Prognozy IPCC dla Polski i regionu. Cz. 4: Powodzie i wzrost poziomu morza (18167)

2015-02-02

Drukuj
galeria

Wrocław, maj 2010. Intensywne opady deszczu doprowadziły do wezbrania wód Odry. Fot. Olgierd Rudak, flickr, (CC BY 2.0)

W ostatniej części cyklu omawiamy wpływ opadów nawalnych na gospodarkę wodną, energetykę i transport oraz skutki wzrostu poziomu Bałtyku. Diagnozujemy działania adaptacyjne w tych obszarach.

Termin „globalne ocieplenie”, który lata temu zagościł w naszej świadomości, uznać należy za nietrafiony.
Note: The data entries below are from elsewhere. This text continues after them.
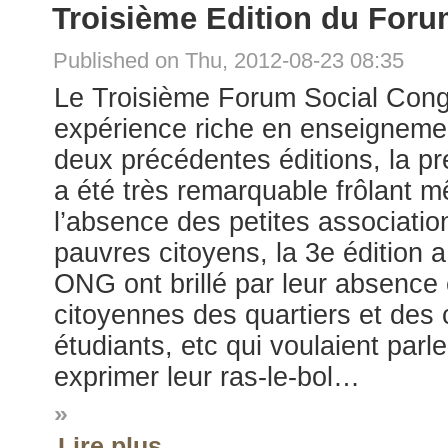
Troisième Edition du Foru
Published on Thu, 2012-08-23 08:35
Le Troisième Forum Social Congo
expérience riche en enseignement
deux précédentes éditions, la 
a été très remarquable frôlant m
l’absence des petites associatio
pauvres citoyens, la 3e édition a
ONG ont brillé par leur absence 
citoyennes des quartiers et des 
étudiants, etc qui voulaient parl
exprimer leur ras-le-bol…
»
Lire plus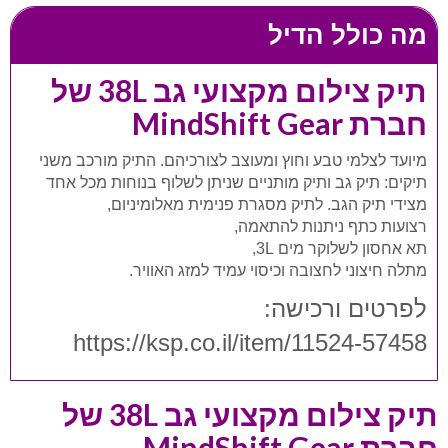
מה כולל הדיל
תיק צילום מקצועי גב 38L של
חברת MindShift Gear
מיועד לצלמי טבע וחוץ ומעוצב לצורכיהם. התיק מורכב משני
תיקים: תיק גב ותיק מותניים שניתן לשלוף בנוחות מכל אחד
מצידי תיק הגב. לתיק מסגרת פנימית מאלומיניום,
רצועות כתף ניתנות להתאמה,
תא אחסון לשלוקר מים 3L,
מתלה חיצוני לחצובה וכיסוי עמיד למזג האוויר.
לפרטים ורכישה:
https://ksp.co.il/item/11524-57458
תיק צילום מקצועי גב 38L של
חברת MindShift Gear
Wprawdzie u podstaw obecnych zmian klimatu leży nasilenie efektu cieplarnianego i wzrost temperatur, jednak obserwowane anomalie są raczej przejawem destabilizacji klimatu, niż ocieplenia. Wynikiem zmian klimatu są nie tylko upały i susze, ale też „nagły atak zimy” zaskakujący drogowców w dotychczas bezśnieżnych miejscach, czy też wzrost poziomu morza i powodzie.

Prognozy Piątego Raportu Międzyrządowego Zespołu ds. Zmian Klimatu (IPCC) dotyczące zmian struktury opadów omówiliśmy w trzeciej części cyklu. Konsekwencją anomalii opadowych mogą być problemy (albo i zapaść) w ważnych sektorach gospodarki. I na tym skupimy się w niniejszym tekście.

Jak wskazuje IPCC, wprawdzie w Europie spadnie roczna suma opadów, ale za to wzrośnie ich intensywność. Kraje północy mogą się spodziewać ekstremalnych ulew i śnieżyc cały rok (szczególnie zimą), a kraje Europy Środkowej – wiosną, jesienią i zimą. Zwiększy to ryzyko wystąpienia powodzi w Europie Północnej i Północno-Wschodniej (również w Polsce).

Z deszczu pod rynnę?

Dotychczas w Polsce dominowały powodzie zatorowe i roztopowe (związane z topnieniem zimowego śniegu), notowane zimą i wczesną wiosną. Obecnie rośnie ilość powodzi opadowych, w tym błyskawicznych, występujących na obszarach zasadniczo suchych (i przez to na wezbrania nieprzygotowanych). Te pojawiają się głównie między majem a październikiem.

Problem powodzi był, jest i będzie poważnym zagrożeniem w Polsce, również z uwagi na słaby stan systemów przeciwpowodziowych. Stąd też konieczna będzie modernizacja urządzeń hydrotechnicznych, ale też restytucja i renaturyzacja niektórych cieków.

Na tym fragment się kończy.